ACC Anterior cingulate cortex. NAA N-acetylaspartate. Choline Choline-containing metabolites. Creatine Creatine-containing metabolites. Figure created in BioRender.com.
N-acetylaspartate (NAA)
Cortical GM
Altered NAA levels were found within the ACC [32, 45,46,47,48,49,50,51,52,53] and frontal GM [33, 45, 47, 50, 54,55,56,57,58,59,60,61]. Both models indicated lower levels of NAA associated with the alcohol-using group (ACC: k = 14; g = −0.38; 95% CI −0.67 to −0.08; p = 0.02; I2 = 70.6%. Frontal GM: k = 15; g = −0.48; 95% CI −0.76 to −0.20; p = 0.001; I2 = 68.8%) (Fig. 2).

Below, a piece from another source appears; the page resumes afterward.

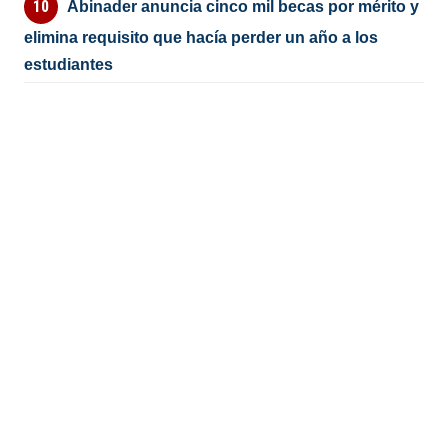
Abinader anuncia cinco mil becas por mérito y
elimina requisito que hacía perder un año a los
estudiantes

A N-Acetylaspartate (NAA) findings across all volumes-of-interest (VOIs). B Choline-containing metabolites (Cho) across all VOIs. C Creatine-containing metabolites (Cr) across all VOIs. Circle = individual study effect. Diamond = overall effect size. # same study with >1 alcohol groups. ## same study with >1 VOI in brain region. *p < 0.05, **p < 0.01, ***p < 0.001.
White matter
Alcohol use also affected NAA levels within the frontal and parietal WM, with both models indicating significantly lower NAA levels within the alcohol-using group (Frontal WM: k = 17; g = −0.53; 95% CI −0.75 to −0.32; p = 0.000; I2 = 52.7%. Parietal WM: k = 7; g = −0.34; 95% CI −0.58 to −0.10; p = 0.005; I2 = 41.4%) (Fig. 2).
Subcortical GM
Altered levels of NAA were noted within the cerebellum (combined VOIs from cerebellar cortex [56, 57, 59, 62, 63], vermis [47, 54, 55, 57, 61, 64], and dentate nucleus [57]) and the hippocampus [65, 66]. Both models indicated lower NAA levels within the alcohol-using group (Cerebellum: k = 12; g = −0.36; 95% CI −0.65 to −0.07; p = 0.015; I2 = 66.6%. Hippocampus: k = 2; g = −1.79; 95% CI −3.28 to −0.30; p = 0.018; I2 = 80.4%) (Fig. 2). The model for the thalamus approached significance (k = 7; g = −0.25; 95% CI −0.53 to 0.02; p = 0.068) (Table 1). Removing the only study in treatment-naïve individuals [33] during the remove-one sensitivity analysis yielded a significant model for thalamic NAA.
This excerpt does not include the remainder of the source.